Items that are highly distinctive in appearance and only ever used by your child don't carry the same loss risk as identical-looking items in a shared space. A very unusual piece of equipment with a distinctive color or design may not need a label in the same way a white athletic sock does. But the honest answer is that the cost of a label is so low — in time and money — compared to the cost of losing any individual item that the practical advice is always to label everything that leaves your house going to camp. The question "does this really need a label?" almost always resolves to yes when weighed against the alternative.
My child goes to both day camp in June and overnight camp in August. Do I need two separate labeling setups?

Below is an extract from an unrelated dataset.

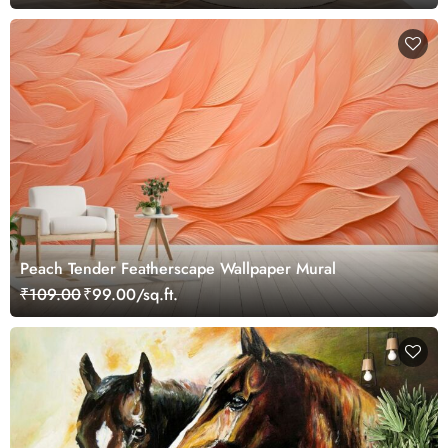
Peach Tender Featherscape Wallpaper Mural
₹109.00
₹99.00/sq.ft.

Not exactly — but you'll want to think through the label type choice at the start of summer. If you use stick-on labels on care tags for June day camp with the intention of using the same clothing for August overnight camp, you'll need to either re-label with iron-on before overnight camp or use iron-on from the start on the items that will make both trips. Iron-on labels work equally well in home laundry and institutional laundry — so labeling everything with iron-on at the start of summer is the simplest approach if your child's clothing will go to both environments. Stick-on for day camp only items that won't go to overnight camp is fine.